A Universidade Federal do Maranhão tem sua origem na antiga Faculdade de Filosofia de São Luís do Maranhão, fundada em 1953, por iniciativa da Academia Maranhense de Letras, da Fundação Paulo Ramos e da Arquidiocese de São Luís. Embora inicialmente sua mantenedora fosse aquela Fundação, por força da Lei Estadual n.º 1.976 de 31/12/1959 dela se desligou e, posteriormente, passou a integrar a Sociedade Maranhense de Cultura Superior- SOMACS, que fora criada em 29/01/1956 com a finalidade de promover o desenvolvimento da cultura do Estado, inclusive criar uma Universidade Católica.


A Universidade então criada, fundada pela SOMACS em 18/01/1958 e reconhecida como Universidade livre pela União em 22/06/1961, através do Decreto n.º 50.832, denominou-se Universidade do Maranhão, sem a especificação de católica no seu nome, congregando a Faculdade de Filosofia, a Escola de Enfermagem 'São Francisco de Assis' (1948), a Escola de Serviço Social (1953) e a Faculdade de Ciências Médicas (1958).
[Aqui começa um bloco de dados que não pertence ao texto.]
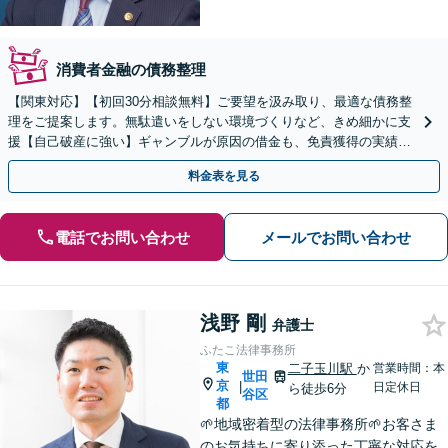
消費者金融の債務整理
【関東対応】【初回30分相談無料】ご要望を汲み取り、最適な債務整
理をご提案します。無駄遣いをしない環境づくりなど、きめ細かに支
援【自己破産に強い】ギャンブルが原因の借金も、免責獲得の実績あ
り【夜間・休日対応】
料金表を見る
電話でお問い合わせ
メールでお問い合わせ
浅野 剛
弁護士
ふたこ法律事務所
東
二子玉川駅
か
営業時間：本
世田
京
|
日定休日
ら徒歩6分
谷区
都
🌱地域密着型の法律事務所🌱お客さま
のお気持ちに寄り添った丁寧な対応を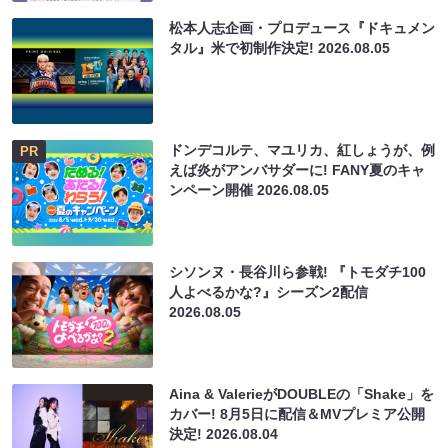
松本人志企画・プロデュース『ドキュメン
タル』米で初制作決定!
2026.08.05
ドンデコルテ、マユリカ、紅しょうが、例
PR
えば炎がアンバサダーに! FANY夏のキャ
ンペーン開催
2026.08.05
シソンヌ・長谷川ら参戦! 『トモダチ100
人よべるかな?』シーズン2配信
2026.08.05
Aina & ValerieがDOUBLEの「Shake」を
カバー! 8月5日に配信＆MVプレミア公開
決定!
2026.08.04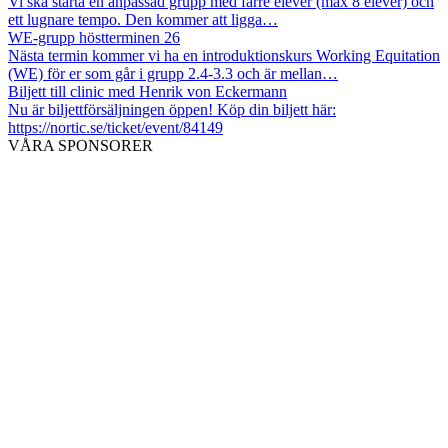
Vi ska starta en anpassad grupp med färre elever (max 8 elever) och
ett lugnare tempo. Den kommer att ligga…
WE-grupp höstterminen 26
Nästa termin kommer vi ha en introduktionskurs Working Equitation
(WE) för er som går i grupp 2.4-3.3 och är mellan…
Biljett till clinic med Henrik von Eckermann
Nu är biljettförsäljningen öppen! Köp din biljett här:
https://nortic.se/ticket/event/84149
VÅRA SPONSORER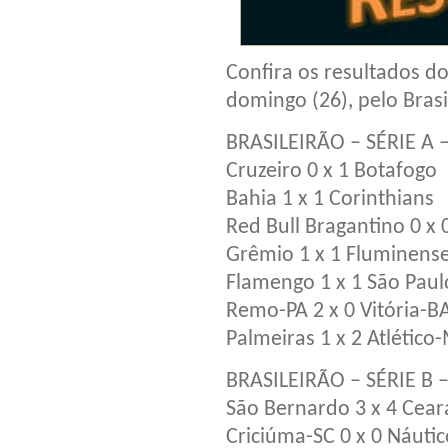
Confira os resultados d
domingo (26), pelo Brasi
BRASILEIRÃO – SÉRIE A
Cruzeiro 0 x 1 Botafogo
Bahia 1 x 1 Corinthians
Red Bull Bragantino 0 x 
Grêmio 1 x 1 Fluminens
Flamengo 1 x 1 São Paul
Remo-PA 2 x 0 Vitória-B
Palmeiras 1 x 2 Atlético
BRASILEIRÃO – SÉRIE B
São Bernardo 3 x 4 Cear
Criciúma-SC 0 x 0 Náuti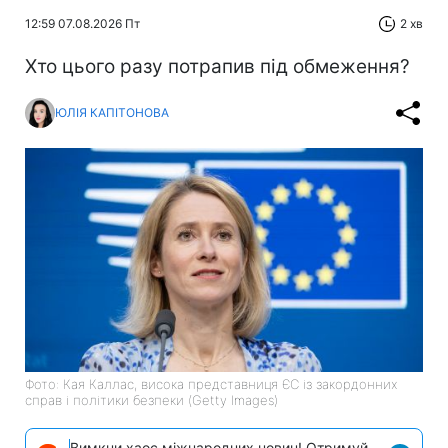
12:59 07.08.2026 Пт
2 хв
Хто цього разу потрапив під обмеження?
ЮЛІЯ КАПІТОНОВА
Фото: Кая Каллас, висока представниця ЄС із закордонних
справ і політики безпеки (Getty Images)
Вимкни хаос міжнародних новин! Отримуй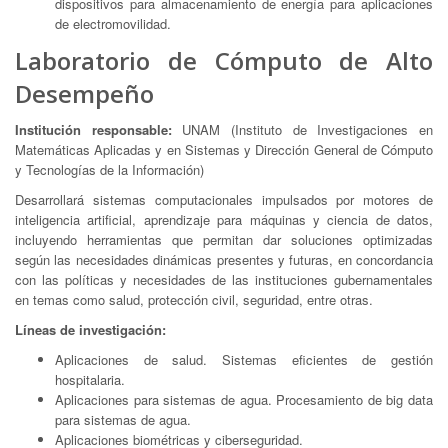
dispositivos para almacenamiento de energía para aplicaciones
de electromovilidad.
Laboratorio de Cómputo de Alto
Desempeño
Institución responsable:
UNAM (Instituto de Investigaciones en
Matemáticas Aplicadas y en Sistemas y Dirección General de Cómputo
y Tecnologías de la Información)
Desarrollará sistemas computacionales impulsados por motores de
inteligencia artificial, aprendizaje para máquinas y ciencia de datos,
incluyendo herramientas que permitan dar soluciones optimizadas
según las necesidades dinámicas presentes y futuras, en concordancia
con las políticas y necesidades de las instituciones gubernamentales
en temas como salud, protección civil, seguridad, entre otras.
Líneas de investigación:
Aplicaciones de salud. Sistemas eficientes de gestión
hospitalaria.
Aplicaciones para sistemas de agua. Procesamiento de big data
para sistemas de agua.
Aplicaciones biométricas y ciberseguridad.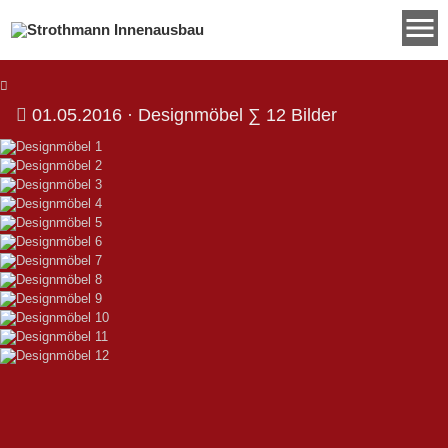
menu
01.05.2016
· Designmöbel
∑ 12 Bilder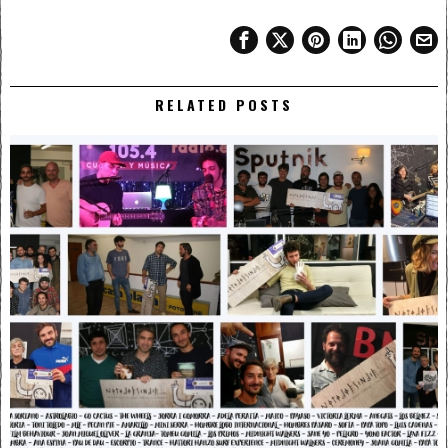
RELATED POSTS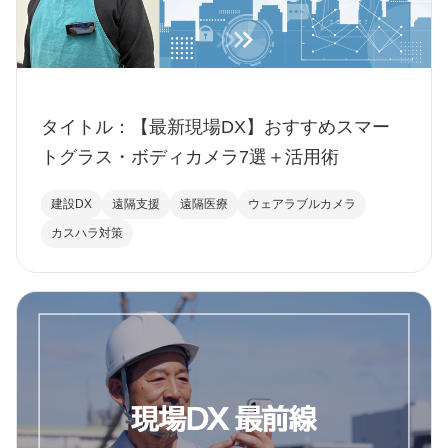
タイトル：【最新現場DX】おすすめスマー
トグラス・ボディカメラ7選＋活用術
建設DX
遠隔支援
遠隔医療
ウェアラブルカメラ
カスハラ対策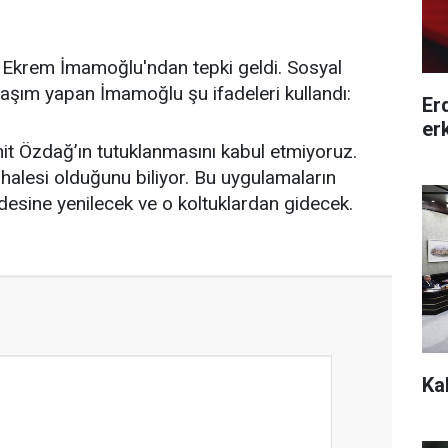
 Ekrem İmamoğlu'ndan tepki geldi. Sosyal
aşım yapan İmamoğlu şu ifadeleri kullandı:
Er
er
it Özdağ’ın tutuklanmasını kabul etmiyoruz.
alesi olduğunu biliyor. Bu uygulamaların
radesine yenilecek ve o koltuklardan gidecek.
Ka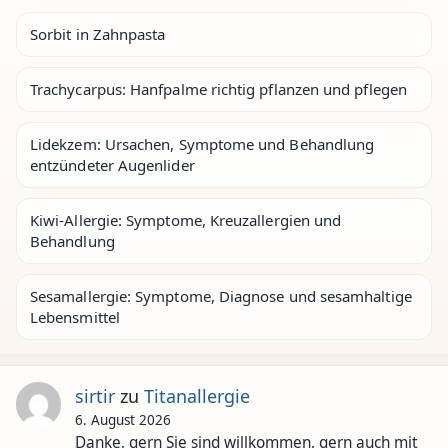
Sorbit in Zahnpasta
Trachycarpus: Hanfpalme richtig pflanzen und pflegen
Lidekzem: Ursachen, Symptome und Behandlung
entzündeter Augenlider
Kiwi-Allergie: Symptome, Kreuzallergien und
Behandlung
Sesamallergie: Symptome, Diagnose und sesamhaltige
Lebensmittel
sirtir
zu
Titanallergie
6. August 2026
Danke, gern Sie sind willkommen, gern auch mit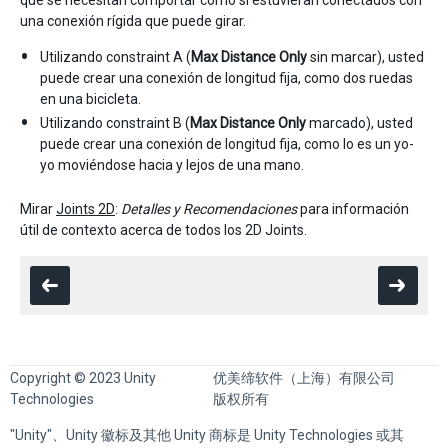
que se necesitan comportar como si estuvieran conectados con
una conexión rígida que puede girar.
Utilizando constraint A (
Max Distance Only
sin marcar), usted
puede crear una conexión de longitud fija, como dos ruedas
en una bicicleta.
Utilizando constraint B (
Max Distance Only
marcado), usted
puede crear una conexión de longitud fija, como lo es un yo-
yo moviéndose hacia y lejos de una mano.
Mirar
Joints 2D
:
Detalles y Recomendaciones
para información
útil de contexto acerca de todos los 2D Joints.
Copyright © 2023 Unity
优美缔软件（上海）有限公司
Technologies
版权所有
"Unity"、Unity 徽标及其他 Unity 商标是 Unity Technologies 或其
Posteriormente, o então Arcebispo de São Luís e Chanceler da Universidade, acolhendo sugestão do Ministério da Educação e Cultura, propõe ao Governo Federal a criação de uma Fundação oficial que passasse a manter a Universidade do Maranhão, agregando ainda a Faculdade de Direito (1945), a Escola de Farmácia e Odontologia (1945) - instituições isoladas federais e a Faculdade de Ciências Econômicas (1965) - instituição isolada particular.


Assim foi instituída, pelo Governo Federal, nos termos da Lei n.º 5.152, de 21/10/1966 (alterada pelo Decreto Lei n.º 921, de 10/10/1969 e pela Lei n.º 5.928, de 29/10/1973), a Fundação Universidade do Maranhão – FUM, com a finalidade de implantar progressivamente a Universidade do Maranhão.


A administração da Fundação Universidade do Maranhão ficou a cargo de um Conselho Diretor, composto de seis membros titulares e dois suplentes, nomeados pelo Presidente da República, que entre si elegeram seu primeiro Presidente e Vice-Presidente.


O primeiro Conselho Diretor, a quem coube as providências preliminares da implantação da Universidade, foi assim constituído: Prof. Clodoaldo Cardoso, Presidente; Prof. Raymundo de Mattos Serrão, Vice-Presidente; Cônego José de Ribamar Carvalho, Prof. José Maria Cabral Marques, Dr. José Antonio Martins de Oliveira Itapary e Sr. Francisco Guimarães e Souza (substituído, por renúncia, pelo Prof. Orlando Lopes Medeiros) e suplentes Cônego Benedito Ewerton Costa e Prof. Joaquim Serra Costa.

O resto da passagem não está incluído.